What it demonstrates: Fluency with the modern discovery toolkit, and the conviction that process artifacts should be living tools, not workshop souvenirs. Integrates with they.do (journey management).

Currently in private beta. Message me if interested in operationalizing opportunity selection at scale.

Expert dashboard allows Product Managers to share opportunity selection decision rationale faster.



Elevation — mapping product stacks in 3D

Modern products are stacks: frontend surfaces sitting on persistence layers, prompt orchestration, LLM routers. Elevation renders that stack as a navigable 3D "layer cake" — orbit the whole system, then dive into any layer on an infinite tldraw canvas. Next.js 15, React Three Fiber, and a lot of thinking about how spatial memory can make architecture discussions concrete for non-engineers.

What it demonstrates: Novel information-design instincts backed by an ambitious technical stack (3D rendering + infinite canvas in one app).

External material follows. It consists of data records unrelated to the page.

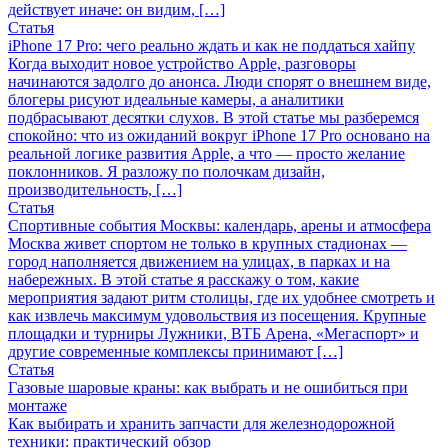
действует иначе: он видим, […]
Статья
iPhone 17 Pro: чего реально ждать и как не поддаться хайпу
Когда выходит новое устройство Apple, разговоры
начинаются задолго до анонса. Люди спорят о внешнем виде,
блогеры рисуют идеальные камеры, а аналитики
подбрасывают десятки слухов. В этой статье мы разберемся
спокойно: что из ожиданий вокруг iPhone 17 Pro основано на
реальной логике развития Apple, а что — просто желание
поклонников. Я разложу по полочкам дизайн,
производительность, […]
Статья
Спортивные события Москвы: календарь, арены и атмосфера
Москва живет спортом не только в крупных стадионах —
город наполняется движением на улицах, в парках и на
набережных. В этой статье я расскажу о том, какие
мероприятия задают ритм столицы, где их удобнее смотреть и
как извлечь максимум удовольствия из посещения. Крупные
площадки и турниры Лужники, ВТБ Арена, «Мегаспорт» и
другие современные комплексы принимают […]
Статья
Газовые шаровые краны: как выбрать и не ошибиться при
монтаже
Как выбирать и хранить запчасти для железнодорожной
техники: практический обзор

Currently in private research.

Little Learners — the human-scale one

In June I built two small Next.js learning apps for my kids' summer: Native American history and reading for my older one, robots and four-letter words for my kindergartner. Each runs on its own dedicated port on the family machine. Smallest project, best user research sessions of my career.

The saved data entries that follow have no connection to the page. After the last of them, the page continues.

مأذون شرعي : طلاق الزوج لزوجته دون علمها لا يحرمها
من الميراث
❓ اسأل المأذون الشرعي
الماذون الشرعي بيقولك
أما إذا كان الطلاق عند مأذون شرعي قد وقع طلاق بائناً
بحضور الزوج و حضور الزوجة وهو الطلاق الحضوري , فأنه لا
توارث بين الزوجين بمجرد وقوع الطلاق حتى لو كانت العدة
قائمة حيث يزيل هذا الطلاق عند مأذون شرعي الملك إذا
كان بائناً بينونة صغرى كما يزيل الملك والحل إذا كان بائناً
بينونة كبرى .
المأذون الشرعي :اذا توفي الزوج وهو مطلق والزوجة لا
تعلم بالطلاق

Currently in private research.

What five months taught me

AI didn't replace design judgment — it exposed it. When implementation is nearly free, the differentiator is knowing what to build, what to cut, and when a generated option is actually good. Every project above lived or died on decisions, not code.

Shipping is a design skill. Deployment gates, edge middleware, backup strategies, port management across six local dev servers — these used to be someone else's job. Owning them made my designs more honest.

Iteration beats inspiration. The project I'm proudest of (Brand Builder) isn't the cleverest idea — it's the one I committed to 352 times.

I also keep everything organized in an Obsidian-based project index with one-click launchers for every dev server — because a portfolio of working software deserves working infrastructure. (That system might be its own post.)